Background: Multiple sclerosis (MS) is a chronic inflammatory disease of the central nervous system and, with a median age of onset of 30 years, the most common disabling disease in young adults in industrialized countries. The course of the disease can be highly variable and differs from patient to patient. There is limited ability to predict the future course of MS on an individual basis and to assess central nervous system damage. In addition to the clinical examination, magnetic resonance imaging (MRI) helps here. Reliable and readily available biomarkers to answer these questions do not exist and would therefore be of high relevance in the care of MS patients.
Neurofilaments are important components of the neuronal cytoskeleton and previous data suggest that the concentration of the so-called neurofilament light chain (NfL) in CSF correlates with the extent of neuronal damage in MS patients. However, determination of NfL concentration in cerebrospinal fluid (CSF) is not suitable for disease monitoring because this would require repeated lumbar punctures. For this reason, the group led by PD Dr. med. Jens Kuhle from the Neurological Clinic of the University Hospital Basel has developed a test to determine the NfL concentration in serum, with the advantage that only one blood sample is required for the determination.
In a previous study, the group has already shown that serum NfL levels were higher in patients with a precursor of MS, clinically isolated syndrome (CIS), than in healthy controls. Furthermore, higher serum NfL concentrations in these CIS patients were associated with higher lesion burden on MRI and higher disability [1]. Thus, the goal of further research is to evaluate whether serum NfL could be a suitable biomarker for MS patients, for example, in terms of neuronal damage, prognosis, or response to baseline immunomodulatory therapies.
Research question: The aim of the study presented here was to investigate the extent to which 1. the concentration of CSF NfL correlates with serum NfL in patients with relapsing-remitting MS (RRMS), 2. the serum NfL concentration of RRMS patients differs from healthy controls, and 3. Serum NfL concentration is associated with MRI findings of the brain (atrophy, number of lesions, etc.).
PATIENTS AND METHODS: NfL was measured in CSF and serum in 31 RRMS patients. After a median time of 3.6 years, serum NfL was again determined in 29 of these patients, and brain MRI was performed in 19 of these patients, 10 new RRMS patients, and 18 healthy controls. In addition, demographic data as well as relapses and current baseline immunomodulatory therapy were collected, and the Expanded Disability Status Scale (EDSS) was performed at baseline and follow-up to assess clinical disability level.
Results: The concentration of CSF and serum NfL were highly correlated in RRMS patients (r=0.62, p=0.0002). Serum NfL concentration was higher in RRMS patients than in healthy controls (p=0.004) and did not change from baseline to follow-up (p=0.56). Furthermore, the level of serum NfL concentration correlated with various MRI endpoints such as white matter brain lesion volume (r=0.68, p<0.0001), and T1 (r=0.40, p=0.034) and T2* relaxation time (r=0.49, p=0.007).
Authors’ conclusions: CSF and serum NfL concentrations were highly correlated in RRMS patients and were elevated compared with healthy controls. Furthermore, serum NfL concentrations correlated with conventional and recent MRI markers of disease severity.
Based on these results, the goal is to explore a rationale serum NfL in further larger studies as a potential biomarker for disease prognosis, disease progression, and response to immunomodulatory therapies.
Comment: Biomarkers that could capture the extent of ongoing neuronal damage in MS would be of great benefit in the care of MS patients. CSF NfL is a promising candidate for this purpose, but due to the need for repetitive lumbar punctures, it could never be investigated in larger studies and is ultimately unsuitable for use in clinical practice.

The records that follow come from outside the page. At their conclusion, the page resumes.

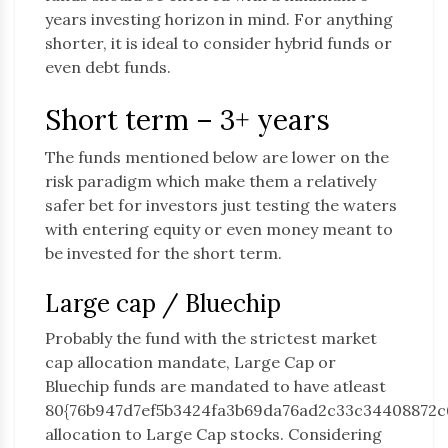
years investing horizon in mind. For anything
shorter, it is ideal to consider hybrid funds or
even debt funds.
Short term – 3+ years
The funds mentioned below are lower on the
risk paradigm which make them a relatively
safer bet for investors just testing the waters
with entering equity or even money meant to
be invested for the short term.
Large cap / Bluechip
Probably the fund with the strictest market
cap allocation mandate, Large Cap or
Bluechip funds are mandated to have atleast
80{76b947d7ef5b3424fa3b69da76ad2c33c34408872c
allocation to Large Cap stocks. Considering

The results of the study discussed suggest that NfL could be determined in serum instead of CSF for the above purposes, which would have enormous practical advantages, as only one blood sample would be required for this purpose. This would allow serum NfL to be explored in larger and longitudinal studies and, in principle, and if the results can be confirmed, to be used in clinical practice.

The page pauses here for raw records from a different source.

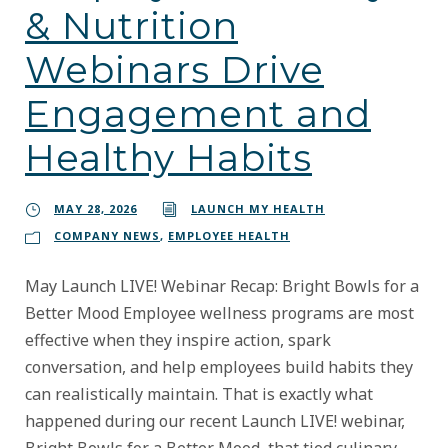
& Nutrition
Webinars Drive
Engagement and
Healthy Habits
MAY 28, 2026
LAUNCH MY HEALTH
COMPANY NEWS
,
EMPLOYEE HEALTH
May Launch LIVE! Webinar Recap: Bright Bowls for a
Better Mood Employee wellness programs are most
effective when they inspire action, spark
conversation, and help employees build habits they
can realistically maintain. That is exactly what
happened during our recent Launch LIVE! webinar,
Bright Bowls for a Better Mood, that tied culinary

Furthermore, the study demonstrated that serum NfL was elevated in RRMS patients compared with healthy individuals and additionally correlated with several conventional and more modern MRI markers of neuronal damage and disease severity. This certainly suggests, even in the context of previous data, that these measurements in blood samples could be considered as a measure of neuronal damage and disease activity in MS patients. Previous studies have demonstrated a reduction in CSF NfL in association with therapies with fingolimod, rituximab, or natalizumab. Due to the high correlation between CSF and serum measurements, it is conceivable that serum NfL could also be a marker of response to MS therapies. However, further studies are needed to prove this, which the authors promise.
Literature:
- Disanto G, Adiutori R, Dobson R, et al: Serum neurofilament light chain levels are increased in patients with a clinically isolated syndrome. J Neurol Neurosurg Psychiatry. Epub ahead of print 25 February 2015. DOI: 10.1136/jnnp-2014-309690.
InFo NEUROLOGY & PSYCHIATRY 2017; 15(1): 28-29.